The assumption was clearly that, despite all their blustering, when push came to shove the power users would nut up and pay for it, if only to avoid their fans being scammed using their likeness.
That didn’t happen. As of 4/21, only weirdo Elon stans had blue checks. Those stans immediately got mad, because they had intended to purchase access to an exclusive club, and all the cool kids left as soon as they arrived.
To make matters worse for Elon, several influential shitposters began posting about #BlockTheBlue, a movement to block all paid Twitter bluechecks, and some even released scripts that would automatically block all bluecheck accounts for you.
However, some people retained their blue checks who swore they hadn’t paid for them – in particular, Stephen King and LeBron James, who had tweeted that they would refuse to pay.
Elon admitted that he had paid for these users’ blue checks out of his own pocket. Is he trolling? Is it a weird simp move? Hard to say.

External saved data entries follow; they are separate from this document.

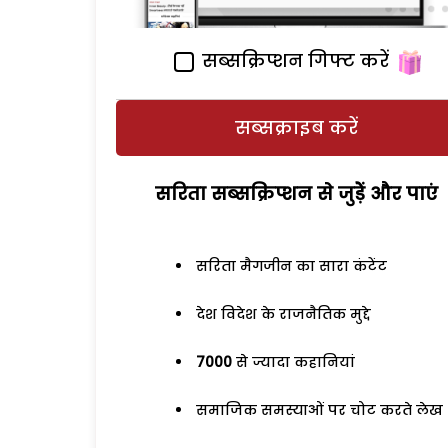
सब्सक्रिप्शन गिफ्ट करें
सब्सक्राइब करें
सरिता सब्सक्रिप्शन से जुड़ेें और पाएं
सरिता मैगजीन का सारा कंटेंट
देश विदेश के राजनैतिक मुद्दे
7000
से ज्यादा कहानियां
समाजिक समस्याओं पर चोट करते लेख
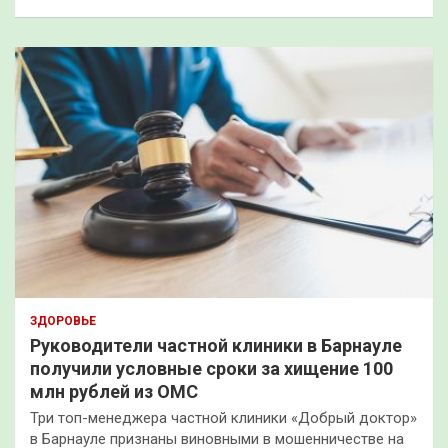
ЗДОРОВЬЕ
Руководители частной клиники в Барнауле
получили условные сроки за хищение 100
млн рублей из ОМС
Три топ-менеджера частной клиники «Добрый доктор»
в Барнауле признаны виновными в мошенничестве на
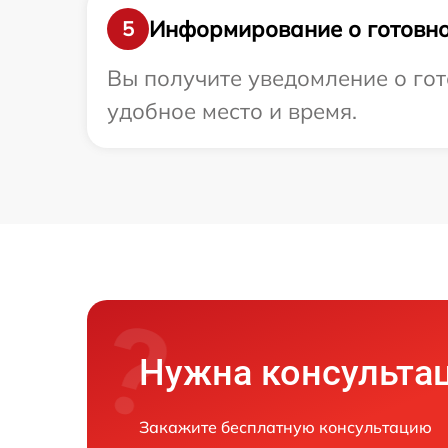
Информирование о готовно
5
Вы получите уведомление о гото
удобное место и время.
Нужна консульта
Закажите бесплатную консультацию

Now, as of 4/22, a whole mess of famous people have bluechecks who aren’t paying for them. This seems to be a move to confound the automated Block The Blue scripts. Lil Nas X is tweeting angrily about how he doesn’t want his blue check. People are speculating that a new policy has been silently rolled out to automatically assign a blue check to every user with over 1 million followers. Several people have pointed out that this amounts to false endorsement, i.e. implying falsely that a notable person uses or endorses your product without their permission, which is a crime. Blue checks have been posthumously assigned to Anthony Bourdain and Terry Pratchett, whose estates my money is on to be the ones to actually sue.
dril, famous shitposter and Block The Blue promoter, keeps being assigned a blue check as an apparent punishment for crossing Elon, but you can lose your blue check by changing your display name. (It seems really wild to tie the blue check to the display name and not use the username, but it became necessary after the era where all those legacy verified folks unleashed their inner Jaboukie and changed their display names to Elon Musk. As recently as last month a legacy verified user with 100k followers got banned for impersonating JK Rowling apologizing to trans people.) So dril just keeps changing his display name every time they bluecheck him. Elon and dril have been engaged in this game of cat and mouse all day. The “Elon bans dril and we all throw trash at him like New Yorkers defending spiderman” meme will probably come to fruition today or tomorrow.